Various types of radiation monitoring stations are used to inspect a stream of vehicles. shipping containers, packages, luggage, persons, animals, manufactured products, process materials, waste materials, and similar items to determine whether any radiological material is present therein. In such systems a flow of articles to be inspected is typically configured to pass by or through the monitoring station. For example, pedestrian portal monitors may be designed for detection of microcurie-levels of special nuclear materials. In a conventional designs the portal contains one or two large gamma detectors, usually plastic scintillators or NaI (Tl) detectors on each side of the portal. The detectors are generally designed so that they issue an alarm for a count rate that is statistically above the background count rate which would be detected when no radiation sources are near the portal. The statistically significant (alarm threshold) level may be calculated from cumulative probability distributions. A complicating effect that is common with such monitoring stations is that radiological sources that are in the queue to pass by or through the radiation monitoring station may trigger an alarm in the station before the article or material actually bearing the radiological source reaches the station. As a consequence, material that has reached the station ahead of the actual radiological source may be falsely identified as containing the radiological source.
One example illustrating this problem is a radioactive source present in a medical patient who has received a radionuclide administration and is in a queue approaching a pedestrian radiation monitoring portal. The radioactivity levels of many medical radionuclides are a thousand to more than ten thousand times the radioactivity level that pedestrian portal systems are typically designed to detect. Because the portal has typically been designed to detect much smaller radioactive sources, a nearby medical radioisotope source generally leads to detector count rates that are above the alarm threshold when the large activity medical source is still a long distance (often 5 to 10 meters) from the portal. If a continuous queue of pedestrians (vehicles, etc.) is moving through the portal then the alarm will appear to be due to the person (vehicle, etc.) within the portal, but the alarm is actually caused by a radiation source further back in the queue. All persons/things in the queue will appear to generate an alarm until the large source has cleared the portal or moved sufficiently far from the portal that it no longer causes an increase in detector count rate.
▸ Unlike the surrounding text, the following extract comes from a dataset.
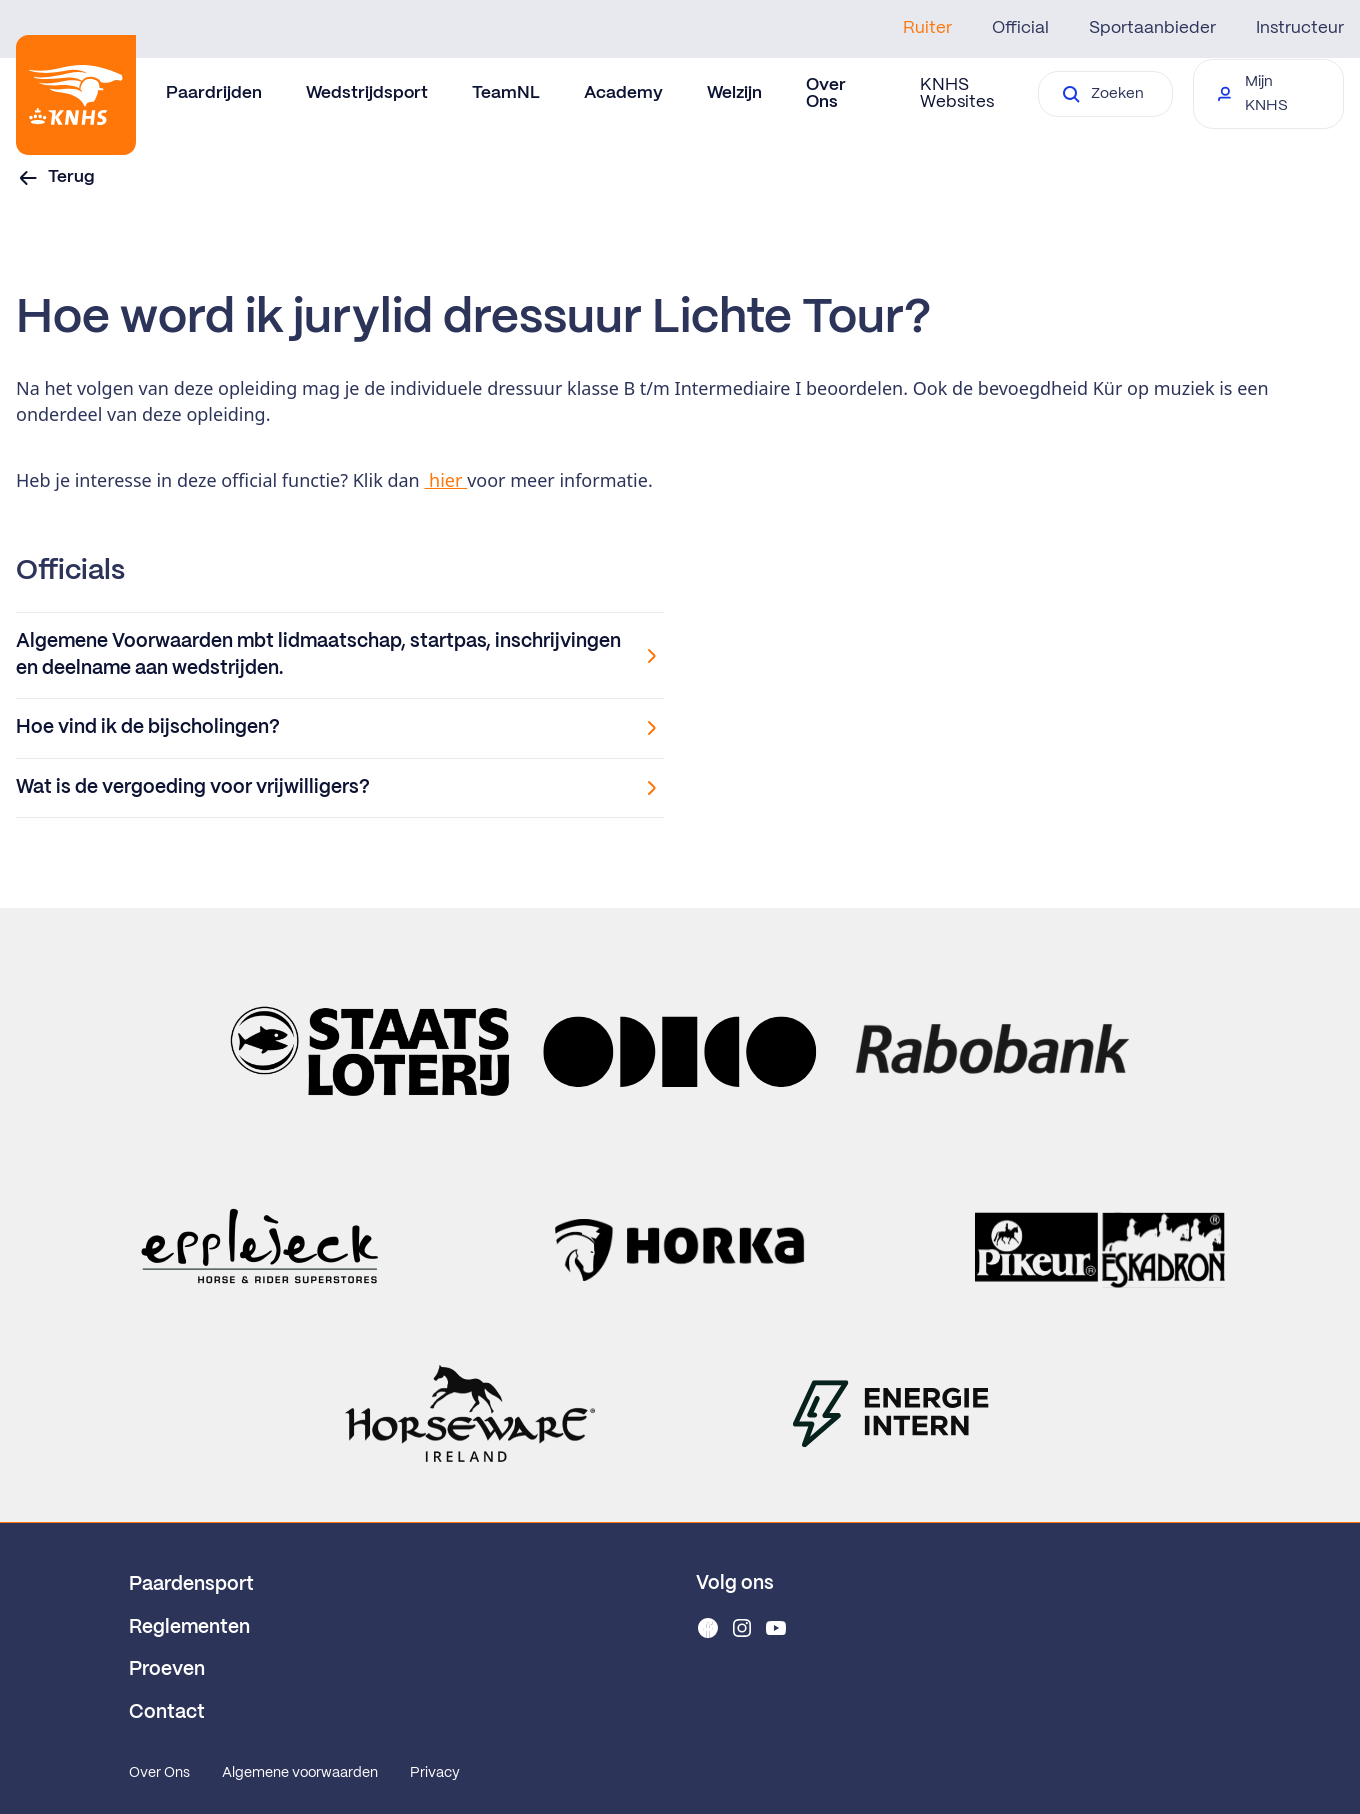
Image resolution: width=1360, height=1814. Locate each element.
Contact (167, 1713)
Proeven (167, 1670)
Thus, in this example, the challenge is how to avoid detaining all of the people who are in front of the medical patient and who innocently set off the alarm because they are occupying the portal when the count rate is significantly elevated due to the high gamma rate emissions from the medical patient who is in the queue behind them. The resulting interdiction of innocent persons may require secondary inspections involving specially-trained enforcement personnel and radionuclide identifier equipment. This procedure involves labor and equipment costs that are both undesirable and, for the circumstances described in this example, are unnecessary. Clearly this is not a satisfactory operating mode.
Various techniques have been developed in attempts to overcome the effects of premature detection of radiological materials in radiation monitoring stations. For example, the sensitivity of radiation detectors in the radiation monitoring station may be decreased to minimize premature detection. However this has the disadvantage of potentially failing to detect a small quantity of offensive radioactive material as it passes through the radiation monitoring station. Another technique that has been attempted is to shield the radiation detectors so that they only “see” radiation sources that are located within a specific defined small viewing angle. However, because such shields limit the viewing window to a relatively small angle, the shields must screen off very large angles around the detectors. Furthermore, because the detectors are very sensitive, being typically designed to detect very small quantities (e.g., micro-curies) of special nuclear material, the shields must be very bulky in order to prevent the undesired detection of larger quantities of special nuclear material that are outside the specified small viewing angle. This shielding bulk adds considerable undesired weight and cost to the monitoring station.
What are needed therefore are methods and systems for rejecting radioactive interference in radiation monitoring stations from nearby radiation sources.